**THE PROBLEM:** Search the records below for the word "evidence" and show every line where it occurs.

**Collected data:**
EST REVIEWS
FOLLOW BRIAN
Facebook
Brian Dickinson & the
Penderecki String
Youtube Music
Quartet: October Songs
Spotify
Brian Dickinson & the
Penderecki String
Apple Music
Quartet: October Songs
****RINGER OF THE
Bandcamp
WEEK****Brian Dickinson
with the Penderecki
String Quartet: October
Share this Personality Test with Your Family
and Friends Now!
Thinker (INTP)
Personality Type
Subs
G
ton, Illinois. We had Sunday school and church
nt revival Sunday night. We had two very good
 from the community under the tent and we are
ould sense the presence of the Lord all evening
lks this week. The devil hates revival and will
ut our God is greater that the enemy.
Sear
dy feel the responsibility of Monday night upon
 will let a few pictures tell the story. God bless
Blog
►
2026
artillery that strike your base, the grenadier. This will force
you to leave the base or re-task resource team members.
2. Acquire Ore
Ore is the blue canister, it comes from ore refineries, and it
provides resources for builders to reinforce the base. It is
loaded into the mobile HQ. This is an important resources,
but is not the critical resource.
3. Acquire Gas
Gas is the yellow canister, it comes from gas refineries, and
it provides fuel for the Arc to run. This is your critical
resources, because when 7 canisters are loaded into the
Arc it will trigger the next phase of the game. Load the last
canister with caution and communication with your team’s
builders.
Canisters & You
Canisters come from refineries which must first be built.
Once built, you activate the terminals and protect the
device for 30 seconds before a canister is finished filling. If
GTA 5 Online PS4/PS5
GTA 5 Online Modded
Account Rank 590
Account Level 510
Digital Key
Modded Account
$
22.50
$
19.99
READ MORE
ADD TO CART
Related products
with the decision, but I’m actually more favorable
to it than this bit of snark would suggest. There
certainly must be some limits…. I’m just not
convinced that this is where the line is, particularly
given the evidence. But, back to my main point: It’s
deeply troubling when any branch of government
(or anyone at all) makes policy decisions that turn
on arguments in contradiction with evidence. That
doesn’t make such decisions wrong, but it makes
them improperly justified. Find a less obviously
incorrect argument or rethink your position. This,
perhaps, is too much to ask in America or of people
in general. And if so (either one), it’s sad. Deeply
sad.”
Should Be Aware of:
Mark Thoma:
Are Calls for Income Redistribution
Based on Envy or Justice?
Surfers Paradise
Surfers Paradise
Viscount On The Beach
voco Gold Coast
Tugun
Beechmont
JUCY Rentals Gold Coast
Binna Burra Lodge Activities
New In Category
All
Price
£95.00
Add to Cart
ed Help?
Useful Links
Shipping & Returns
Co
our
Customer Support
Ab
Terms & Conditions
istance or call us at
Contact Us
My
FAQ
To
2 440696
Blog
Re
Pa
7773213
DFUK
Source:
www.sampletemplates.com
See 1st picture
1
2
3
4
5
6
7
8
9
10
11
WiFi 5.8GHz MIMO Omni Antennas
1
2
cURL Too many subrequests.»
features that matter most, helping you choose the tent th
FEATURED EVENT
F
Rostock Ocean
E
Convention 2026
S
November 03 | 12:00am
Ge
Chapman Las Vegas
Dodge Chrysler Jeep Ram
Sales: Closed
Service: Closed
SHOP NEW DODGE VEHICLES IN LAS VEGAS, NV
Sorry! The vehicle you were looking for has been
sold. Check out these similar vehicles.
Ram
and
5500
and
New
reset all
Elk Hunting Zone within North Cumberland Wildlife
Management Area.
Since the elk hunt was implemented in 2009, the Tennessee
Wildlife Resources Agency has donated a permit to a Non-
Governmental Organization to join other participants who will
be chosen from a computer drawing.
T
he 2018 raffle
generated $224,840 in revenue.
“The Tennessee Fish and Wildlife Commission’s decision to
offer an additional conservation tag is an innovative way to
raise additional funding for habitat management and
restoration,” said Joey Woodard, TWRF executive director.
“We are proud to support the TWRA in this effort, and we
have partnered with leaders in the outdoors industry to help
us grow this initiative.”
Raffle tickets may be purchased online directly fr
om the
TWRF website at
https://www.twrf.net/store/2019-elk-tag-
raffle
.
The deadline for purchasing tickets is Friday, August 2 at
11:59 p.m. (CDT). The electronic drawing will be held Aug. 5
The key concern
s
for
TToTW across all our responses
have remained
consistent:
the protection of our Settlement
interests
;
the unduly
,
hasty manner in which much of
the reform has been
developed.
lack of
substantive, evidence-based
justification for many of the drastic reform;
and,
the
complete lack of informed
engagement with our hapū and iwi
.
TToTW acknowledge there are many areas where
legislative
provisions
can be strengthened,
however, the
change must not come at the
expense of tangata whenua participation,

**ANSWER FOR THIS EXERCISE:**
given the evidence. But, back to my main point: It’s
on arguments in contradiction with evidence. That
substantive, evidence-based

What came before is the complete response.